Microsoft plans on laying off 10,000 workers by the third quarter of fiscal 2023.
According to Microsoft CEO Satya Nadella, the cuts represent “less than 5 percent of our total employee base” of roughly 221,000 employees. The company will also continue hiring “in key strategic areas” even as it cuts in others.
“These are the kinds of hard choices we have made throughout our 47-year history to remain a consequential company in this industry that is unforgiving to anyone who doesn’t adapt to platform shifts,” Nadella’s note added. “As such, we are taking a $1.2 billion charge in Q2 related to severance costs, changes to our hardware portfolio, and the cost of lease consolidation as we create higher density across our workspaces.”

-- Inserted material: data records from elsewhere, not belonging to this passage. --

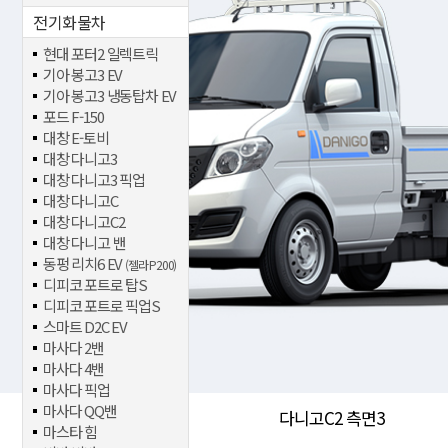
전기화물차
현대 포터2 일렉트릭
기아 봉고3 EV
기아 봉고3 냉동탑차 EV
포드 F-150
대창 E-토비
대창 다니고3
대창 다니고3 픽업
대창 다니고C
대창 다니고C2
대창 다니고 밴
동펑 리치6 EV
(젤라 P200)
디피코 포트로 탑S
디피코 포트로 픽업S
스마트 D2C EV
마사다 2밴
마사다 4밴
마사다 픽업
마사다 QQ밴
다니고C2 측면3
마스타 힘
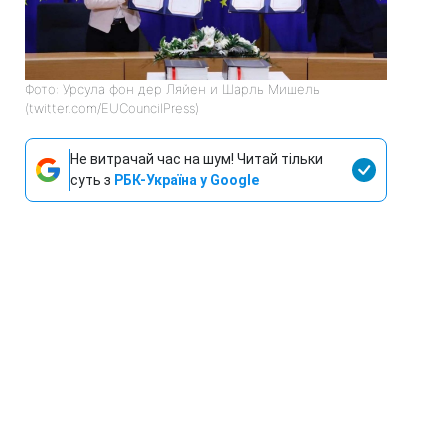
Фото: Урсула фон дер Ляйен и Шарль Мишель
(twitter.com/EUCouncilPress)
Не витрачай час на шум! Читай тільки
суть з
РБК-Україна у Google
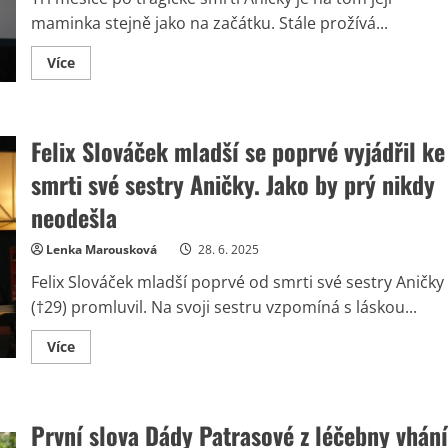
lékařů
nesměla
maminka stejně jako na začátku. Stále prožívá...
létat
Read
Více
more
about
Dáda
Patrasová
poslala
Felix Slováček mladší se poprvé vyjádřil ke
vzkaz,
kterým
vyjádřila
smrti své sestry Aničky. Jako by prý nikdy
své
trápení.
neodešla
Chtěla
by
být
Lenka Marousková
28. 6. 2025
zase
s
Felix Slováček mladší poprvé od smrti své sestry Aničky
Aničkou
za
(†29) promluvil. Na svoji sestru vzpomíná s láskou...
každou
cenu
Read
Více
more
about
Felix
Slováček
mladší
První slova Dády Patrasové z léčebny vhání
se
poprvé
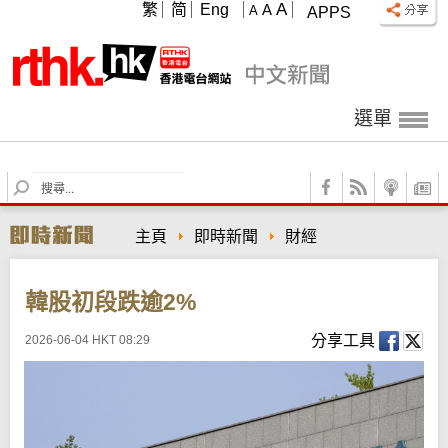
A
繁
简
Eng
A
A
APPS
選單
S
e
a
主頁
即時新聞
財經
r
c
h
韓股初段跌逾2%
分享工具
2026-06-04 HKT 08:29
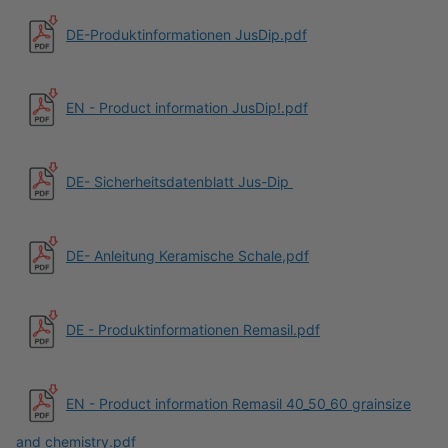
DE-Prod
uktinformationen JusDip.pdf
EN - Product information JusDip!.pdf
DE- Sicherheitsdatenblatt Jus-Dip
DE- Anleitung Keramische Schale,pdf
DE - Produktinformationen Remasil.pdf
EN - Product information Remasil 40_50_60 grainsize
and chemistry.pdf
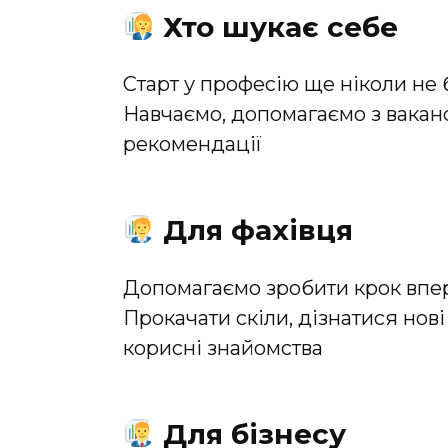
Хто шукає себе
Старт у професію ще ніколи не 
Навчаємо, допомагаємо з вакан
рекомендації
Для фахівця
Допомагаємо зробити крок впер
Прокачати скіли, дізнатися нов
корисні знайомства
Для бізнесу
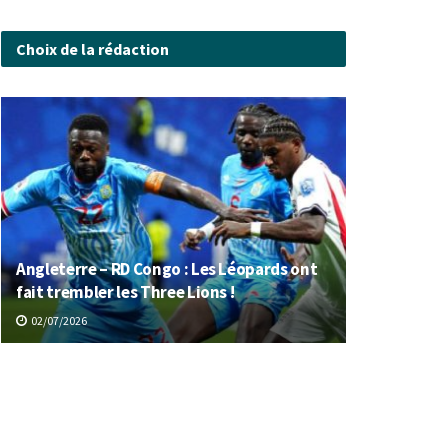
Choix de la rédaction
Angleterre – RD Congo : Les Léopards ont
fait trembler les Three Lions !
02/07/2026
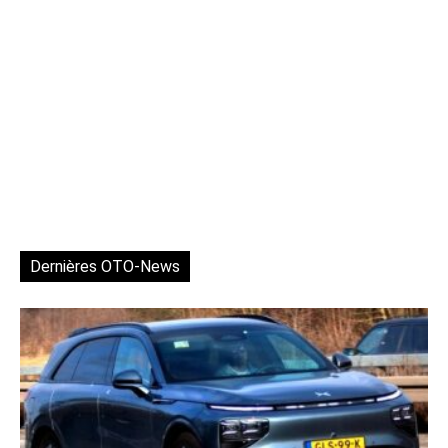
Dernières OTO-News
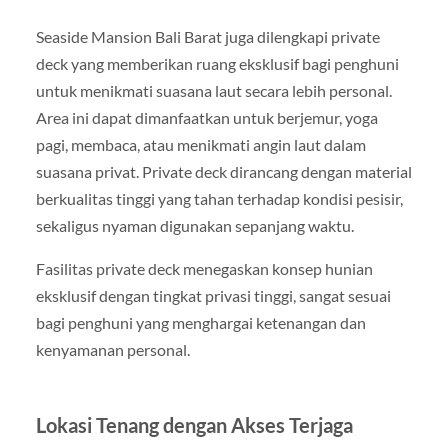
Seaside Mansion Bali Barat juga dilengkapi private
deck yang memberikan ruang eksklusif bagi penghuni
untuk menikmati suasana laut secara lebih personal.
Area ini dapat dimanfaatkan untuk berjemur, yoga
pagi, membaca, atau menikmati angin laut dalam
suasana privat. Private deck dirancang dengan material
berkualitas tinggi yang tahan terhadap kondisi pesisir,
sekaligus nyaman digunakan sepanjang waktu.
Fasilitas private deck menegaskan konsep hunian
eksklusif dengan tingkat privasi tinggi, sangat sesuai
bagi penghuni yang menghargai ketenangan dan
kenyamanan personal.
Lokasi Tenang dengan Akses Terjaga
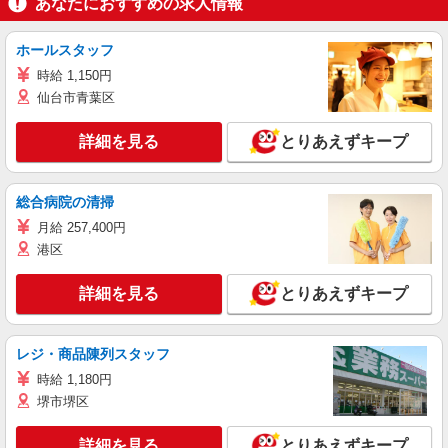
あなたにおすすめの求人情報
ホールスタッフ
時給 1,150円
仙台市青葉区
詳細を見る
とりあえずキープ
総合病院の清掃
月給 257,400円
港区
詳細を見る
とりあえずキープ
レジ・商品陳列スタッフ
時給 1,180円
堺市堺区
詳細を見る
とりあえずキープ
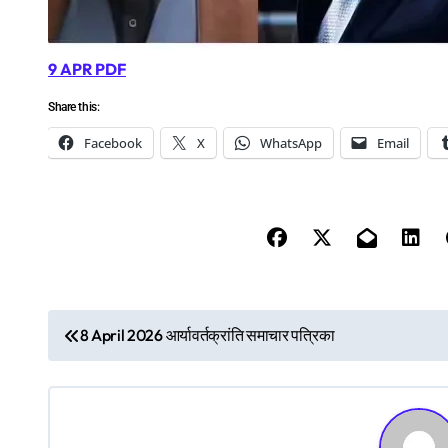
9 APR PDF
Share this:
Facebook
X
WhatsApp
Email
P
8 April 2026 आर्यावर्तक्रांति समाचार पत्रिका
o
s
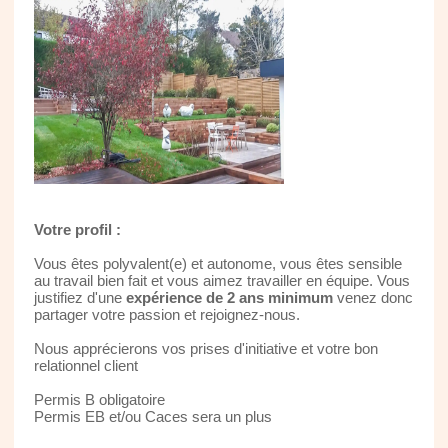
Votre profil :
Vous êtes polyvalent(e) et autonome, vous êtes sensible
au travail bien fait et vous aimez travailler en équipe. Vous
justifiez d'une
expérience de 2 ans minimum
venez donc
partager votre passion et rejoignez-nous.
Nous apprécierons vos prises d'initiative et votre bon
relationnel client
Permis B obligatoire
Permis EB et/ou Caces sera un plus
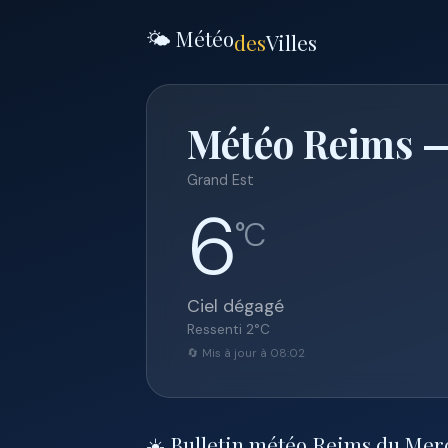
🌤️ Météo
des
Villes
Météo Reims —
Grand Est
6
°C
Ciel dégagé
Ressenti
2
°C
🔄 Mis à jour à 08:02
☀️ Bulletin météo Reims du Merc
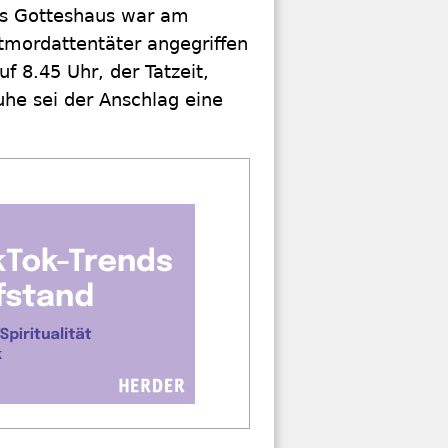
as Gotteshaus war am
mordattentäter angegriffen
f 8.45 Uhr, der Tatzeit,
uhe sei der Anschlag eine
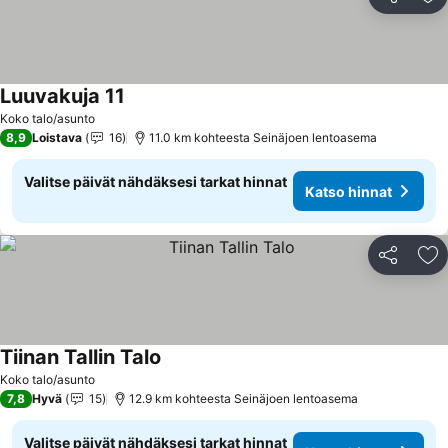
Jaa
Li
Luuvakuja 11
Koko talo/asunto
8,9
Loistava
16
11.0 km kohteesta Seinäjoen lentoasema
Valitse päivät nähdäksesi tarkat hinnat
Katso hinnat
Jaa
Li
Tiinan Tallin Talo
Koko talo/asunto
7,8
Hyvä
15
12.9 km kohteesta Seinäjoen lentoasema
Valitse päivät nähdäksesi tarkat hinnat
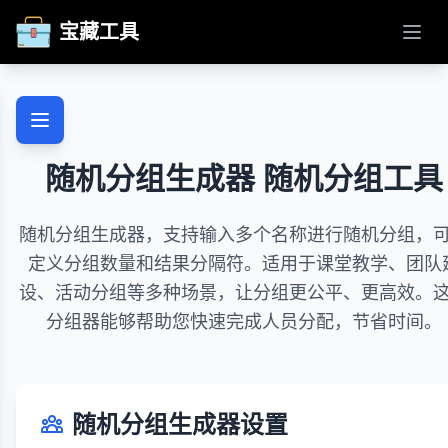
宝藏工具
打开
随机分组生成器 随机分组工具
随机分组生成器，支持输入多个名称进行随机分组，
定义分组数量和结果分隔符。适用于课堂教学、团队
设、活动分组等多种场景，让分组更公平、更高效。
分组器能够帮助您快速完成人员分配，节省时间。
随机分组生成器设置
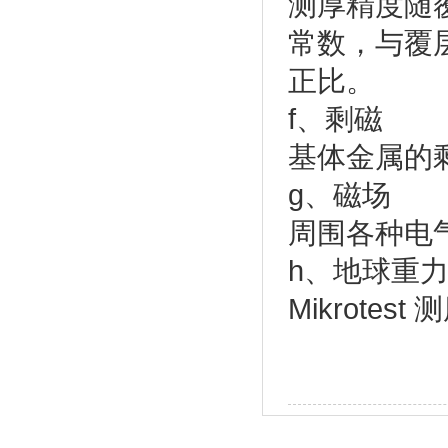
测厚精度随
常数，与覆
正比。
f、剩磁
基体金属的剩
g、磁场
周围各种电
h、地球重
Mikrot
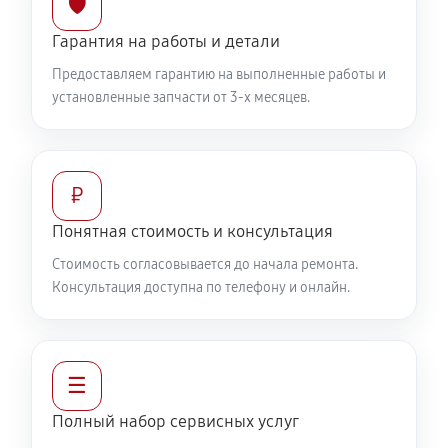
🛡️
Гарантия на работы и детали
Предоставляем гарантию на выполненные работы и
установленные запчасти от 3-х месяцев.
₽
Понятная стоимость и консультация
Стоимость согласовывается до начала ремонта.
Консультация доступна по телефону и онлайн.
☰
Полный набор сервисных услуг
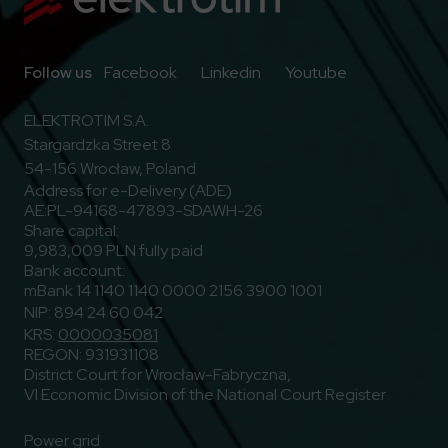
Go to Facebook
Go to Linkedin
Go to Youtub
Follow us
Facebook
Linkedin
Youtube
ELEKTROTIM S.A.
Stargardzka Street 8
54-156 Wrocław, Poland
Address for e-Delivery (ADE)
AE:PL-94168-47893-SDAWH-26
Share capital:
9,983,009 PLN fully paid
Bank account:
mBank 14 1140 1140 0000 2156 3900 1001
NIP: 894 24 60 042
KRS:
0000035081
REGON: 931931108
District Court for Wrocław-Fabryczna,
VI Economic Division of the National Court Register
Power grid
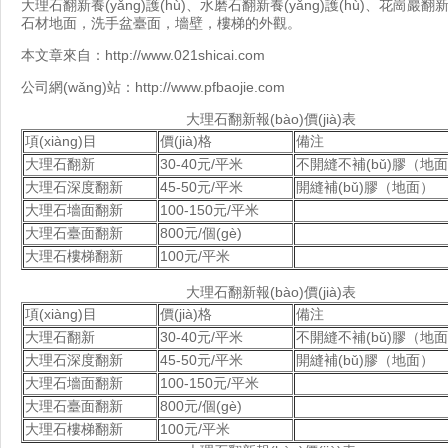
大理石翻新養(yǎng)護(hù)、水磨石翻新養(yǎng)護(hù)、花
石材地面，洗手盆臺面，墻壁，樓梯的外觀。
本文章來自：
http://www.021shicai.com
公司網(wǎng)站：
http://www.pfbaojie.com
大理石翻新報(bào)價(jià)表
項(xiàng)目
價(jià)格
備注
大理石翻新
30-40元/平米
不開縫不補(bǔ)膠（地
大理石深度翻新
45-50元/平米
開縫補(bǔ)膠（地面）
大理石墻面翻新
100-150元/平米
大理石臺面翻新
800元/個(gè)
大理石樓梯翻新
100元/平米
大理石翻新報(bào)價(jià)表
項(xiàng)目
價(jià)格
備注
大理石翻新
30-40元/平米
不開縫不補(bǔ)膠（地
大理石深度翻新
45-50元/平米
開縫補(bǔ)膠（地面）
大理石墻面翻新
100-150元/平米
大理石臺面翻新
800元/個(gè)
大理石樓梯翻新
100元/平米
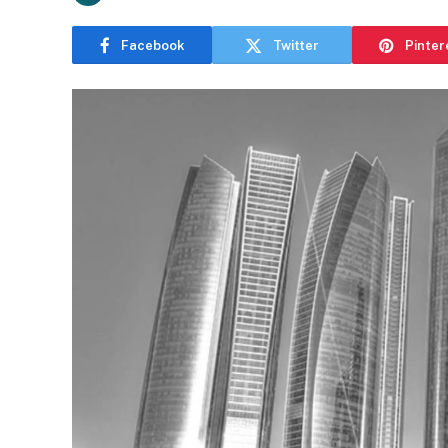
Facebook
Twitter
Pinter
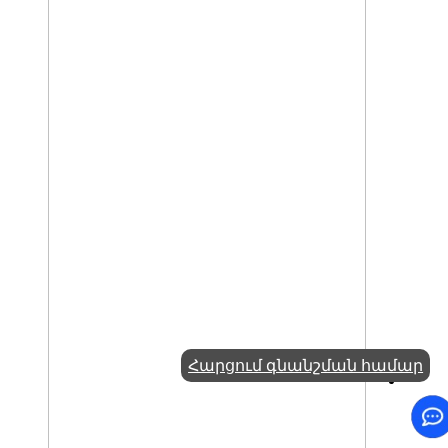
Հարցում գնանշման համար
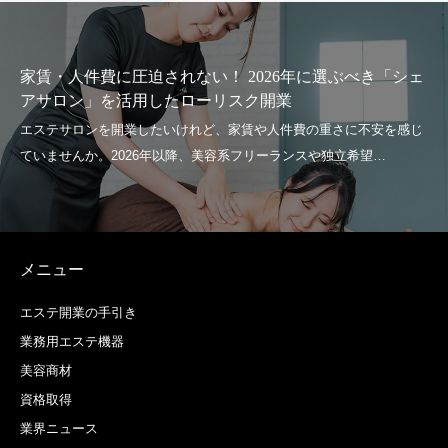
家賃・人件費に圧迫されない！ 2026年に選ぶべき「シェ
アサロン」を活用したローリスク開業
メニュー
エステ開業の手引き
業務用エステ機器
美容商材
資格取得
業界ニュース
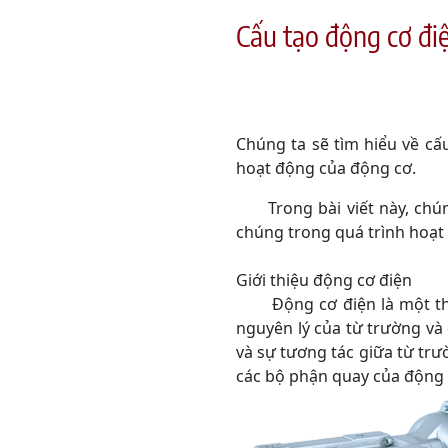
Cấu tạo động cơ đ
Chúng ta sẽ tìm hiểu về cấ
hoạt động của động cơ.
Trong bài viết này, chúng
chúng trong quá trình hoạt
Giới thiệu động cơ điện
Động cơ điện là một thiết
nguyên lý của từ trường và
và sự tương tác giữa từ tr
các bộ phận quay của động 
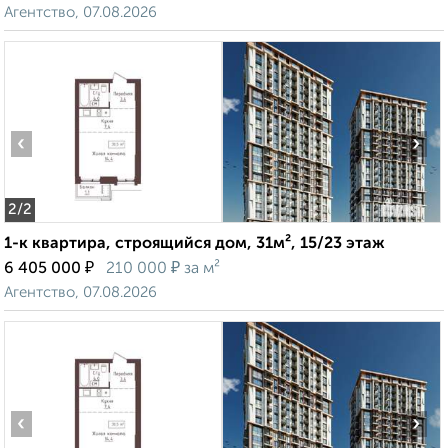
Агентство, 07.08.2026
‹
›
2
/2
1-к квартира, строящийся дом, 31м², 15/23 этаж
₽
₽
6 405 000
210 000
за м²
Агентство, 07.08.2026
‹
›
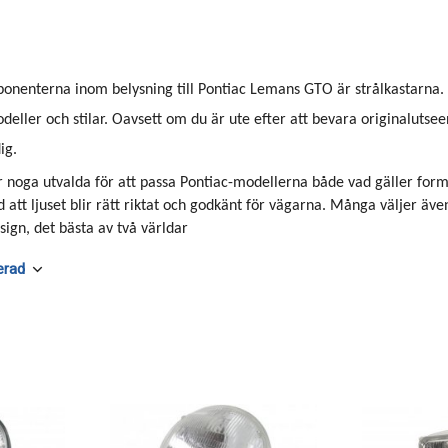
ponenterna inom belysning till Pontiac Lemans GTO är strålkastarna
odeller och stilar. Oavsett om du är ute efter att bevara originalutsee
ig.
är noga utvalda för att passa Pontiac-modellerna både vad gäller form 
 att ljuset blir rätt riktat och godkänt för vägarna. Många väljer äv
ign, det bästa av två världar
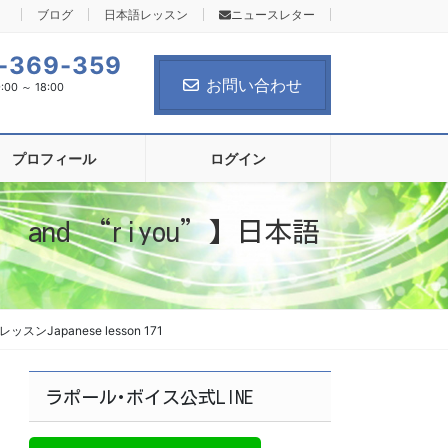
ブログ
日本語レッスン
ニュースレター
-369-359
お問い合わせ
0 ～ 18:00
プロフィール
ログイン
” and “riyou”】日本語
ッスンJapanese lesson 171
ラポール･ボイス公式LINE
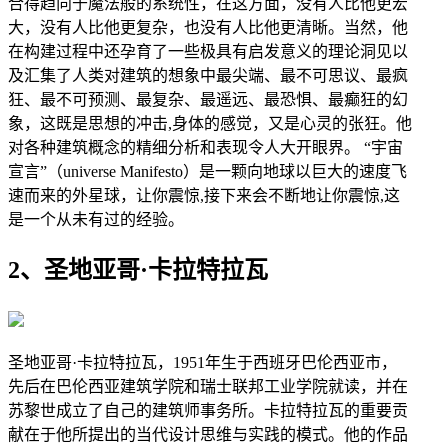
合得趋向于魔法般的系统性，在这方面，没有人比他更宏
大，没有人比他更复杂，也没有人比他更清晰。当然，他
在构建过程中还孕育了一些极具有启发意义的理论洞见以
及汇集了人类对建筑的想象中最尖端、最不可思议、最疯
狂、最不可预测、最复杂、最遥远、最恐惧、最癫狂的幻
象，这既是思想的冲击,身体的感觉，又是心灵的张狂。他
对各种建筑概念的精细分析和表现令人大开眼界。 “宇宙
宣言”（universe Manifesto）是一颗向地球以巨大的速度飞
速而来的外星球，让你震惊,接下来会不断地让你震惊,这
是一个从未有过的经验。
2、圣地亚哥·卡拉特拉瓦
圣地亚哥·卡拉特拉瓦，1951年生于西班牙巴伦西亚市，
先后在巴伦西亚建筑学院和瑞士联邦工业学院就读，并在
苏黎世成立了自己的建筑师事务所。卡拉特拉瓦的重要贡
献在于他所提出的当代设计思维与实践的模式。他的作品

Microsoft has made deep cuts before. In 2015 and 2016, for example, it laid off thousands of employees as it unwound its disastrous Nokia acquisition. This current round of layoffs stems from businesses and customers cutting back on their digital spending due to fears of a potential recession, impacting Microsoft’s revenue.
But Microsoft isn’t alone in unleashing massive layoffs. During the pandemic, tech giants used boosted revenues to embark on significant hiring sprees; for example, Amazon announced plans in 2021 to hire more than 55,000 tech and corporate workers. However, the current spasm of economic uncertainty has driven tech executives to examine how they can streamline operations and save cash—leading to recent layoff announcements at Salesforce, Meta, Twitter, Amazon, and numerous startups.
Meanwhile, the unemployment rate for tech occupations dipped to 1.8 percent in December, lower than the national unemployment rate of 3.5 percent, according to the latest analysis of U.S. Bureau of Labor Statistics (BLS) data by CompTIA. Despite the high-profile layoffs among some of the biggest companies in tech, it’s clear that organizations of all sizes still need tech professionals to get vital work done.